L’amour, comme le souligne Jésus aujourd’hui dans l’Evangile, doit ensuite se traduire par des gestes concrets envers le prochain, en particulier envers les pauvres et les personnes dans le besoin, en faisant toujours dépendre la valeur des « bonnes actions » de la sincérité du rapport avec « le Père qui est dans les cieux », qui « voit dans le secret » et « récompensera » ceux qui font le bien de façon humble et désintéressée (cf. Mt 6, 1.4.6.18). Le caractère concret de l’amour constitue l’un des éléments essentiels de la vie des chrétiens, qui sont encouragés par Jésus à être la lumière du monde, afin que les hommes, en voyant leurs « bonnes œuvres », rendent gloire à Dieu (cf. Mt 5, 16). Cette recommandation nous apparaît très opportune au début du carême, car nous comprenons toujours plus que « la charité n’est pas pour l’Eglise une sorte d’activité d’assistance sociale […] mais elle appartient à sa nature, elle est une expression de son essence elle-même, à laquelle elle ne peut renoncer » (Deus caritas est, n. 25, a). L’amour véritable se traduit en gestes qui n’excluent personne, à l’exemple du Bon Samaritain, qui, avec une grande ouverture d’esprit, aida un inconnu en difficulté, rencontré « par hasard » le long du chemin (cf. Lc 10, 31).

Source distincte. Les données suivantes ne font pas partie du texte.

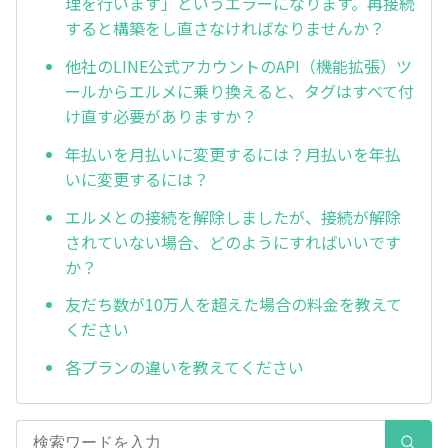
理を行います」というエラーになります。再接続
すると構築をし直さなければなりませんか？
他社のLINE公式アカウントのAPI（機能拡張）ツ
ールからエルメに乗り換えると、タグはすべて付
け直す必要がありますか？
年払いを月払いに変更するには？月払いを年払
いに変更するには？
エルメとの接続を解除しましたが、接続が解除
されていない場合、どのようにすればいいです
か？
友だち数が10万人を超えた場合の料金を教えて
ください
各プランの違いを教えてください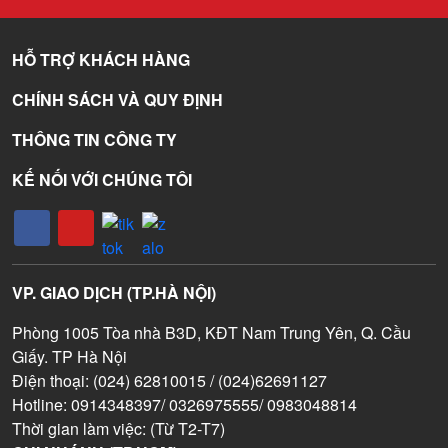
HỖ TRỢ KHÁCH HÀNG
CHÍNH SÁCH VÀ QUY ĐỊNH
THÔNG TIN CÔNG TY
KẾ NỐI VỚI CHÚNG TÔI
VP. GIAO DỊCH (TP.HÀ NỘI)
Phòng 1005 Tòa nhà B3D, KĐT Nam Trung Yên, Q. Cầu
Giấy. TP Hà Nội
Điện thoại: (024) 62810015 / (024)62691127
Hotline: 0914348397/ 0326975555/ 0983048814
Thời gian làm việc: (Từ T2-T7)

Messieurs les Cardinaux, vénérés Frères dans l’épiscopat et dans le sacerdoce, chers religieux, religieuses et fidèles laïcs, que je salue avec une profonde cordialité, entrons dans le climat typique de cette période liturgique avec ces sentiments, en nous laissant illuminer et guider par la Parole de Dieu. Au cours du carême, nous entendrons souvent retentir l’invitation à nous convertir et à croire à l’Evangile, et nous serons constamment encouragés à ouvrir notre esprit à la puissance de la grâce divine. Mettons à profit ces enseignements que l’Eglise nous offrira en abondance au cours de ces semaines. Animés par un profond engagement de prière, décidés à accomplir un effort plus grand de pénitence, de jeûne et d’attentio
n remplie d’amour envers nos frères, mettons nous en marche vers Pâques, accompagnés de la Vierge Marie, Mère de l’Eglise et modèle de tout disciple authentique du Christ.